EXERCISE AIM:
For the data that follows, return each line unchanged and drop the pictures.

[Start of section]

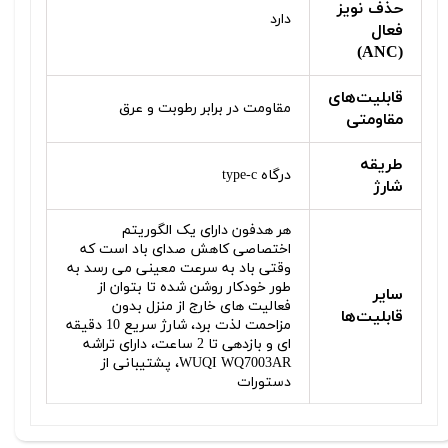
حذف نویز
دارد
فعال
(ANC)
قابلیت‌های
مقاومت در برابر رطوبت و عرق
مقاومتی
طریقه
درگاه type-c
شارژ
هر هدفون دارای یک الگوریتم
اختصاصی کاهش صدای باد است که
وقتی باد به سرعت معینی می رسد به
طور خودکار روشن شده تا بتوان از
سایر
فعالیت های خارج از منزل بدون
قابلیت‌ها
مزاحمت لذت برد، شارژ سریع 10 دقیقه
ای و بازدهی تا 2 ساعت، دارای تراشه
WUQI WQ7003AR، پشتیبانی از
دستورات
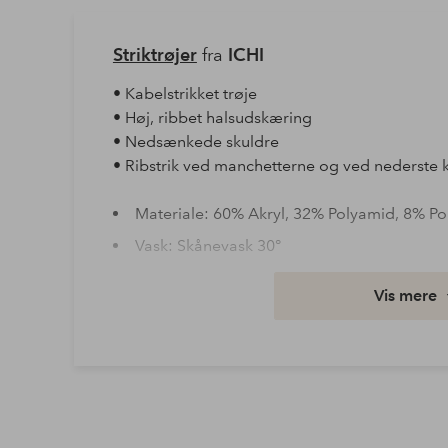
Striktrøjer
fra
ICHI
• Kabelstrikket trøje
• Høj, ribbet halsudskæring
• Nedsænkede skuldre
• Ribstrik ved manchetterne og ved nederste 
Materiale: 60% Akryl, 32% Polyamid, 8% Po
Vask: Skånevask 30°
Ærmelængde: Langt ærme
Vis mere
Varenummer: 2069919-02-S
Download højopløst billede
Fri fragt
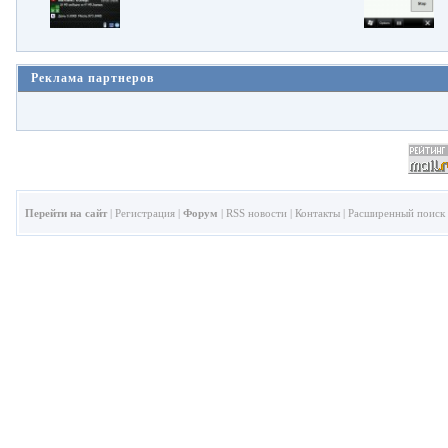
Реклама партнеров
Перейти на сайт
|
Регистрация
|
Форум
|
RSS новости
|
Контакты
|
Расширенный поиск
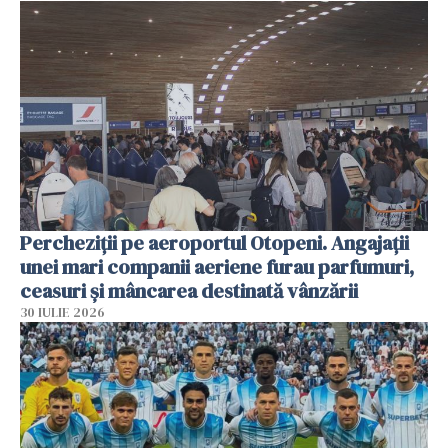
Percheziții pe aeroportul Otopeni. Angajații
unei mari companii aeriene furau parfumuri,
ceasuri și mâncarea destinată vânzării
30 IULIE 2026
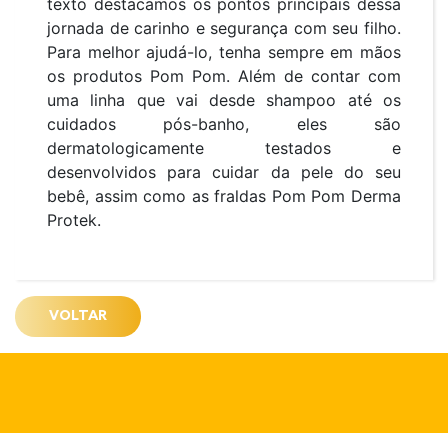
texto destacamos os pontos principais dessa
jornada de carinho e segurança com seu filho.
Para melhor ajudá-lo, tenha sempre em mãos
os produtos Pom Pom. Além de contar com
uma linha que vai desde shampoo até os
cuidados pós-banho, eles são
dermatologicamente testados e
desenvolvidos para cuidar da pele do seu
bebê, assim como as fraldas Pom Pom Derma
Protek.
VOLTAR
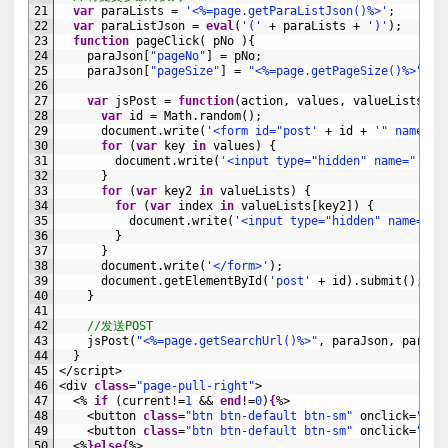
21
var
paraLists
=
'<%=page.getParaListJson()%>'
;
22
var
paraListJson
=
eval
(
'('
+
paraLists
+
')'
)
;
23
function
pageClick
(
pNo
)
{
24
paraJson
[
"pageNo"
]
=
pNo
;
25
paraJson
[
"pageSize"
]
=
"<%=page.getPageSize()%>"
;
26
27
var
jsPost
=
function
(
action
,
values
,
valueLists
)
{
28
var
id
=
Math
.
random
(
)
;
29
document
.
write
(
'<form id="post'
+
id
+
'" name="p
30
for
(
var
key 
in
values
)
{
31
document
.
write
(
'<input type="hidden" name="'
+
32
}
33
for
(
var
key2 
in
valueLists
)
{
34
for
(
var
index 
in
valueLists
[
key2
]
)
{
35
document
.
write
(
'<input type="hidden" name="'
36
}
37
}
38
document
.
write
(
'</form>'
)
;
39
document
.
getElementById
(
'post'
+
id
)
.
submit
(
)
;
40
}
41
42
//发送POST
43
jsPost
(
"<%=page.getSearchUrl()%>"
,
paraJson
,
paraLi
44
}
45
</script>
46
<
div 
class
=
"page-pull-right"
>
47
<%
if
(
current
!=
1
&&
end
!=
0
)
{
%>
48
<
button 
class
=
"btn btn-default btn-sm"
onclick
=
"pag
49
<
button 
class
=
"btn btn-default btn-sm"
onclick
=
"pag
50
<%
}
else
{
%>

[End of section]

EXERCISE ANSWER:
حذف نویز
دارد
فعال
(ANC)
قابلیت‌های
مقاومت در برابر رطوبت و عرق
مقاومتی
طریقه
درگاه type-c
شارژ
هر هدفون دارای یک الگوریتم
اختصاصی کاهش صدای باد است که
وقتی باد به سرعت معینی می رسد به
طور خودکار روشن شده تا بتوان از
سایر
فعالیت های خارج از منزل بدون
قابلیت‌ها
مزاحمت لذت برد، شارژ سریع 10 دقیقه
ای و بازدهی تا 2 ساعت، دارای تراشه
WUQI WQ7003AR، پشتیبانی از
دستورات
Striktrøjer
fra
ICHI
• Kabelstrikket trøje
• Høj, ribbet halsudskæring
• Nedsænkede skuldre
• Ribstrik ved manchetterne og ved nederste 
Materiale: 60% Akryl, 32% Polyamid, 8% Po
Vask: Skånevask 30°
Ærmelængde: Langt ærme
Vis mere
Varenummer: 2069919-02-S
Download højopløst billede
Fri fragt
Реклама партнеров
Перейти на сайт
|
Регистрация
|
Форум
|
RSS новости
|
Контакты
|
Расширенный поиск
Percheziții pe aeroportul Otopeni. Angajații
unei mari companii aeriene furau parfumuri,
ceasuri și mâncarea destinată vânzării
30 IULIE 2026
texto destacamos os pontos principais dessa
jornada de carinho e segurança com seu filho.
Para melhor ajudá-lo, tenha sempre em mãos
os produtos Pom Pom. Além de contar com
uma linha que vai desde shampoo até os
cuidados pós-banho, eles são
dermatologicamente testados e
desenvolvidos para cuidar da pele do seu
bebê, assim como as fraldas Pom Pom Derma
Protek.
VOLTAR
21
var
paraLists
=
'<%=page.getParaListJson()%>'
;
22
var
paraListJson
=
eval
(
'('
+
paraLists
+
')'
)
;
23
function
pageClick
(
pNo
)
{
24
paraJson
[
"pageNo"
]
=
pNo
;
25
paraJson
[
"pageSize"
]
=
"<%=page.getPageSize()%>"
;
26
27
var
jsPost
=
function
(
action
,
values
,
valueLists
)
{
28
var
id
=
Math
.
random
(
)
;
29
document
.
write
(
'<form id="post'
+
id
+
'" name="p
30
for
(
var
key 
in
values
)
{
31
document
.
write
(
'<input type="hidden" name="'
+
32
}
33
for
(
var
key2 
in
valueLists
)
{
34
for
(
var
index 
in
valueLists
[
key2
]
)
{
35
document
.
write
(
'<input type="hidden" name="'
36
}
37
}
38
document
.
write
(
'</form>'
)
;
39
document
.
getElementById
(
'post'
+
id
)
.
submit
(
)
;
40
}
41
42
//发送POST
43
jsPost
(
"<%=page.getSearchUrl()%>"
,
paraJson
,
paraLi
44
}
45
</script>
46
<
div 
class
=
"page-pull-right"
>
47
<%
if
(
current
!=
1
&&
end
!=
0
)
{
%>
48
<
button 
class
=
"btn btn-default btn-sm"
onclick
=
"pag
49
<
button 
class
=
"btn btn-default btn-sm"
onclick
=
"pag
50
<%
}
else
{
%>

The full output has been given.